Visual Neuroscience Group, School of Psychology, The University of Nottingham, Nottingham, UK.
Ophthalmic Physiol Opt. 2011 Nov;31(6):564-73. doi: 10.1111/j.1475-1313.2011.00873.x.
Amblyopia presents early in childhood and affects approximately 3% of western populations. The monocular visual acuity loss is conventionally treated during the 'critical periods' of visual development by occluding or penalising the fellow eye to encourage use of the amblyopic eye. Despite the measurable success of this approach in many children, substantial numbers of people still suffer with amblyopia later in life because either they were never diagnosed in childhood, did not respond to the original treatment, the amblyopia was only partially remediated, or their acuity loss returned after cessation of treatment.

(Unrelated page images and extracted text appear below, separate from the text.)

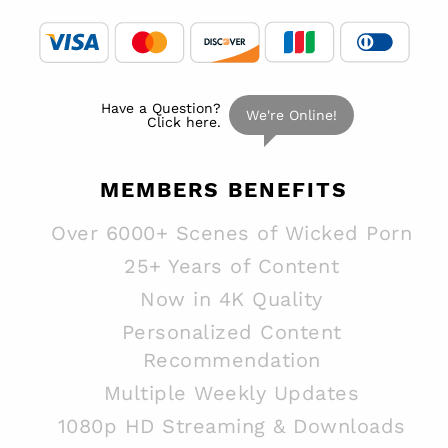
MEMBERS
BENEFITS
Over 6000+ Scenes of Wicked Porn
25+ Years of Content
Now in 4K Quality
Personalized Content
Recommendation
Multiple Weekly Updates
1080p HD Streaming & Downloads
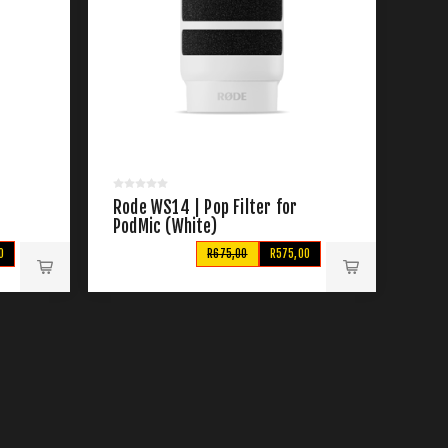
Rode WS14 | Pop Filter for
PodMic (White)
0
R675,00
R575,00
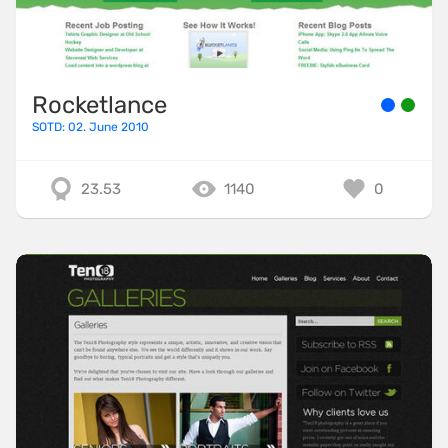
Rocketlance
SOTD: 02. June 2010
23.53
1140
0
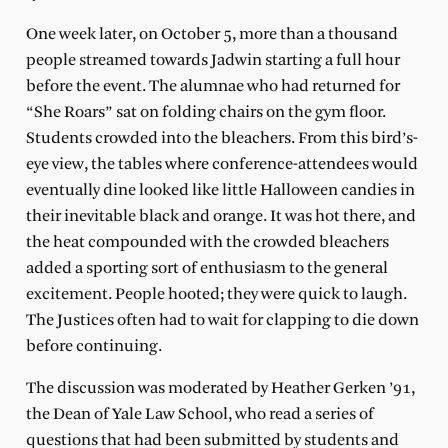
One week later, on October 5, more than a thousand
people streamed towards Jadwin starting a full hour
before the event. The alumnae who had returned for
“She Roars” sat on folding chairs on the gym floor.
Students crowded into the bleachers. From this bird’s-
eye view, the tables where conference-attendees would
eventually dine looked like little Halloween candies in
their inevitable black and orange. It was hot there, and
the heat compounded with the crowded bleachers
added a sporting sort of enthusiasm to the general
excitement. People hooted; they were quick to laugh.
The Justices often had to wait for clapping to die down
before continuing.
The discussion was moderated by Heather Gerken ’91,
the Dean of Yale Law School, who read a series of
questions that had been submitted by students and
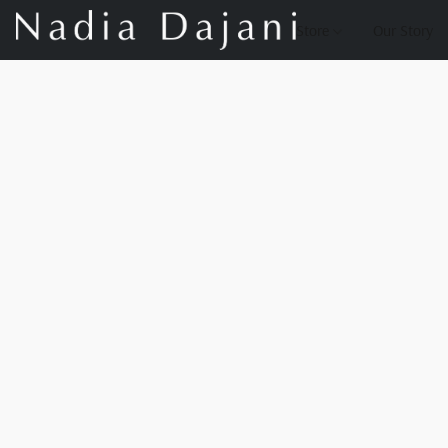
Store
Our Story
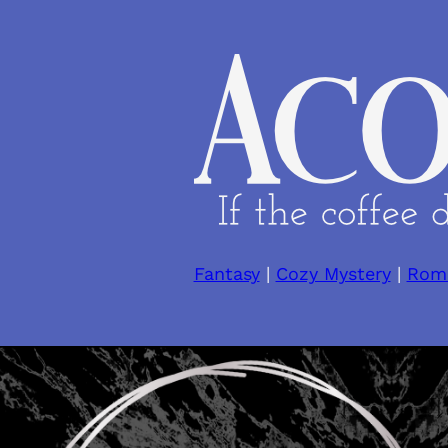
Skip
to
content
Fantasy
|
Cozy Mystery
|
Rom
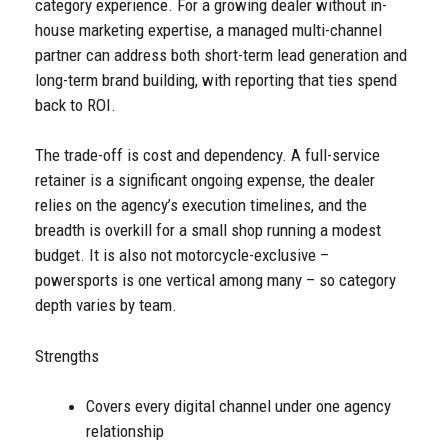
category experience. For a growing dealer without in-
house marketing expertise, a managed multi-channel
partner can address both short-term lead generation and
long-term brand building, with reporting that ties spend
back to ROI.
The trade-off is cost and dependency. A full-service
retainer is a significant ongoing expense, the dealer
relies on the agency’s execution timelines, and the
breadth is overkill for a small shop running a modest
budget. It is also not motorcycle-exclusive –
powersports is one vertical among many – so category
depth varies by team.
Strengths
Covers every digital channel under one agency
relationship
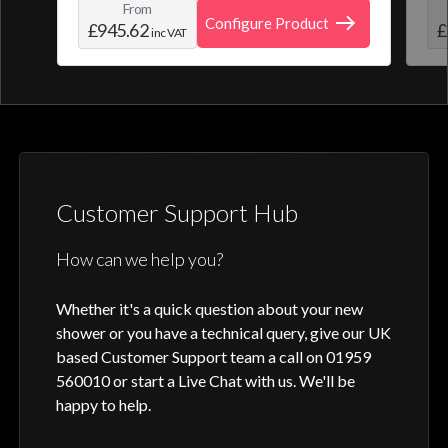
From
create and save your own personal shower
roo
Configure Product
£945.62
£
inc VAT
profile. Optic Q features a full colour
digital control, along with intuitive
activation through your smart home device
or Aqualisa app.
Customer Support Hub
How can we help you?
Whether it's a quick question about your new
shower or you have a technical query, give our UK
based Customer Support team a call on 01959
560010 or start a Live Chat with us. We'll be
happy to help.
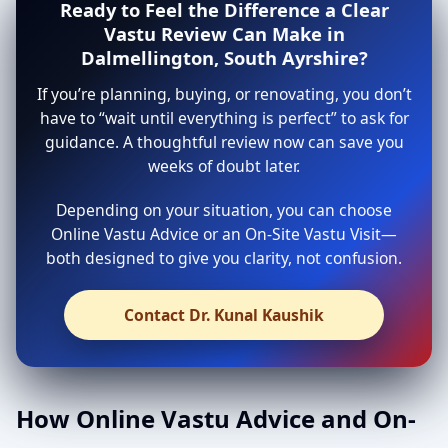
Ready to Feel the Difference a Clear
Vastu Review Can Make in
Dalmellington, South Ayrshire?
If you’re planning, buying, or renovating, you don’t
have to “wait until everything is perfect” to ask for
guidance. A thoughtful review now can save you
weeks of doubt later.
Depending on your situation, you can choose
Online Vastu Advice or an On-Site Vastu Visit—
both designed to give you clarity, not confusion.
Contact Dr. Kunal Kaushik
How Online Vastu Advice and On-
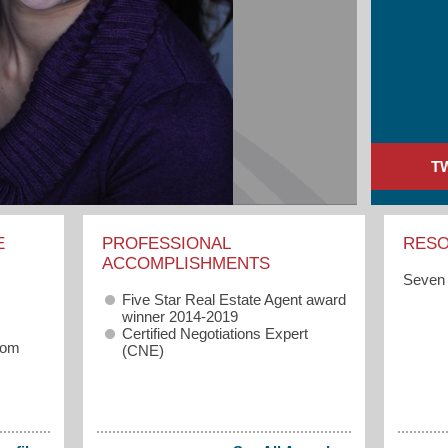
T
E
PROFESSIONAL
RES
ACCOMPLISHMENTS
Seven 
Five Star Real Estate Agent award
winner 2014-2019
Certified Negotiations Expert
com
(CNE)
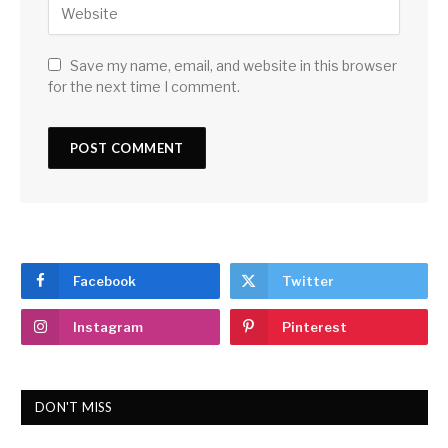
Save my name, email, and website in this browser
for the next time I comment.
Facebook
Twitter
Instagram
Pinterest
DON'T MISS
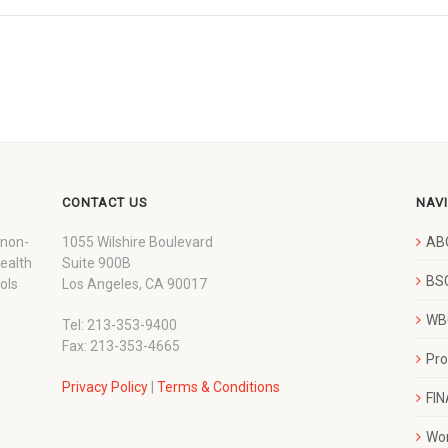
CONTACT US
NAV
 non-
1055 Wilshire Boulevard
AB
wealth
Suite 900B
BSC
ols
Los Angeles, CA 90017
WBC
Tel: 213-353-9400
Fax: 213-353-4665
Pr
Privacy Policy
|
Terms & Conditions
FI
Wo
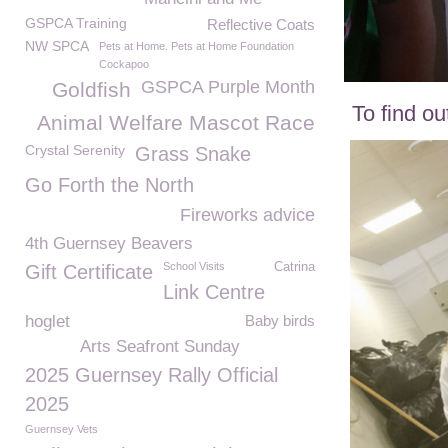
GSPCA Training
Reflective Coats
NW SPCA
Pets at Home. Pets at Home Foundation
Cockapoo
GSPCA Purple Month
Goldfish
To find o
Animal Welfare Mascot Race
Crystal Serenity
Grass Snake
Go Forth the North
Fireworks advice
4th Guernsey Beavers
School Visits
Catrina
Gift Certificate
Link Centre
hoglet
Baby birds
Arts Seafront Sunday
2025 Guernsey Rally Official
2025
Guernsey Vets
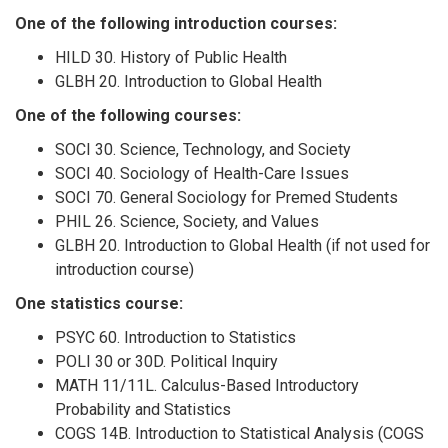
One of the following introduction courses:
HILD 30. History of Public Health
GLBH 20. Introduction to Global Health
One of the following courses:
SOCI 30. Science, Technology, and Society
SOCI 40. Sociology of Health-Care Issues
SOCI 70. General Sociology for Premed Students
PHIL 26. Science, Society, and Values
GLBH 20. Introduction to Global Health (if not used for
introduction course)
One statistics course:
PSYC 60. Introduction to Statistics
POLI 30 or 30D. Political Inquiry
MATH 11/11L. Calculus-Based Introductory
Probability and Statistics
COGS 14B. Introduction to Statistical Analysis (COGS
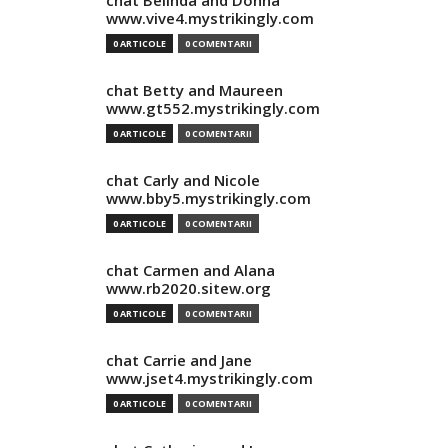
chat Belinda and Donna
www.vive4.mystrikingly.com
0 ARTICOLE
0 COMENTARII
chat Betty and Maureen
www.gt552.mystrikingly.com
0 ARTICOLE
0 COMENTARII
chat Carly and Nicole
www.bby5.mystrikingly.com
0 ARTICOLE
0 COMENTARII
chat Carmen and Alana
www.rb2020.sitew.org
0 ARTICOLE
0 COMENTARII
chat Carrie and Jane
www.jset4.mystrikingly.com
0 ARTICOLE
0 COMENTARII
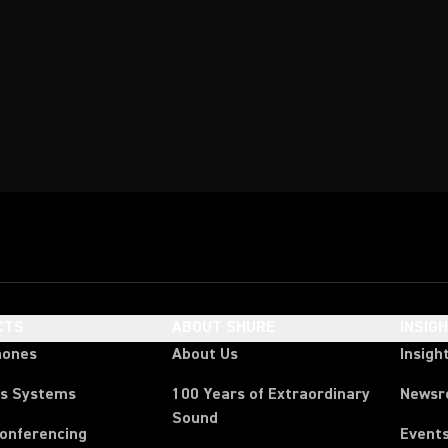
CTS
ABOUT SHURE
INSIG
hones
About Us
Insigh
ss Systems
100 Years of Extraordinary
News
Sound
Conferencing
Event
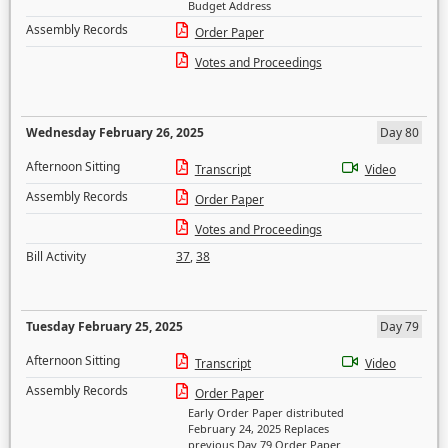
Budget Address
Assembly Records
Order Paper
Votes and Proceedings
Wednesday February 26, 2025
Day 80
Afternoon Sitting
Transcript
Video
Assembly Records
Order Paper
Votes and Proceedings
Bill Activity
37
,
38
Tuesday February 25, 2025
Day 79
Afternoon Sitting
Transcript
Video
Assembly Records
Order Paper
Early Order Paper distributed
February 24, 2025 Replaces
previous Day 79 Order Paper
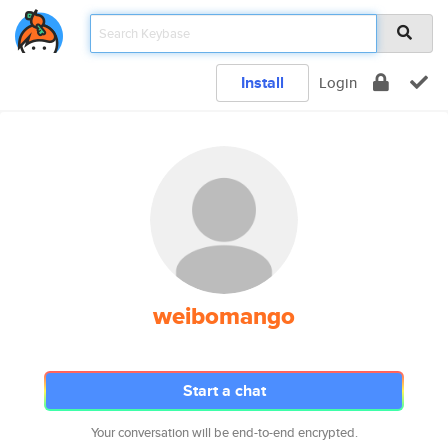
Install
Login
weibomango
Start a chat
Your conversation will be end-to-end encrypted.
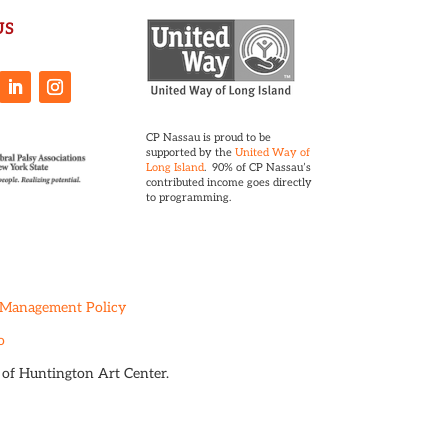
US
CP Nassau is proud to be
supported by the
United Way of
Long Island
. 90% of CP Nassau’s
contributed income goes directly
to programming.
 Management Policy
o
t of Huntington Art Center.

In this review, we consider whether the visual deficits of this largely overlooked amblyopic group are amenable to conventional and innovative therapeutic interventions later in life, well beyond the age at which treatment is thought to be effective.
There is a considerable body of evidence that residual plasticity is present in the adult visual brain and this can be harnessed to improve function in adults with amblyopia. Perceptual training protocols have been developed to optimise visual gains in this clinical population. Results thus far are extremely encouraging; marked visual improvements have been demonstrated, the perceptual benefits transfer to new visual tasks and appear to be relatively enduring. The essential ingredients of perceptual training protocols are being incorporated into video game formats, facilitating home-based interventions.
Many studies support perceptual training as a tool for improving vision in amblyopes beyond the critical period. Should this novel form of treatment stand up to the scrutiny of a randomised controlled trial, clinicians may need to re-evaluate their therapeutic approach to adults with amblyopia.
弱视在儿童早期出现,影响大约 3%的西方人群。传统上,通过遮盖或惩罚对侧眼来促进弱视眼的使用,以治疗单眼视力丧失,这种方法在儿童视觉发育期的“关键期”内取得了可观的效果。然而,尽管许多孩子都取得了可衡量的成功,但仍有相当数量的人在以后的生活中仍患有弱视,原因可能是他们在儿童时期从未被诊断出患有弱视,对最初的治疗没有反应,弱视只是部分得到纠正,或者在治疗停止后视力丧失又复发。
在这篇综述中,我们考虑了这一大部分被忽视的弱视群体的视觉缺陷是否可以通过传统和创新的治疗干预来治疗,这些治疗干预的时间远远超过了治疗被认为有效的年龄。
大量证据表明,成人视觉大脑中存在相当大的可塑性,这可以被利用来改善弱视成年人的功能。已经开发出了感知训练方案来优化这一临床人群的视觉效果。迄今为止,结果令人非常鼓舞;已经证明了显著的视觉改善,感知益处可以转移到新的视觉任务上,并且似乎相对持久。感知训练方案的基本要素正在被整合到视频游戏格式中,促进了家庭干预。
许多研究支持在关键期后通过感知训练来改善弱视患者的视力,这种新的治疗方法如果经得起随机对照试验的严格审查,临床医生可能需要重新评估他们对弱视成年人的治疗方法。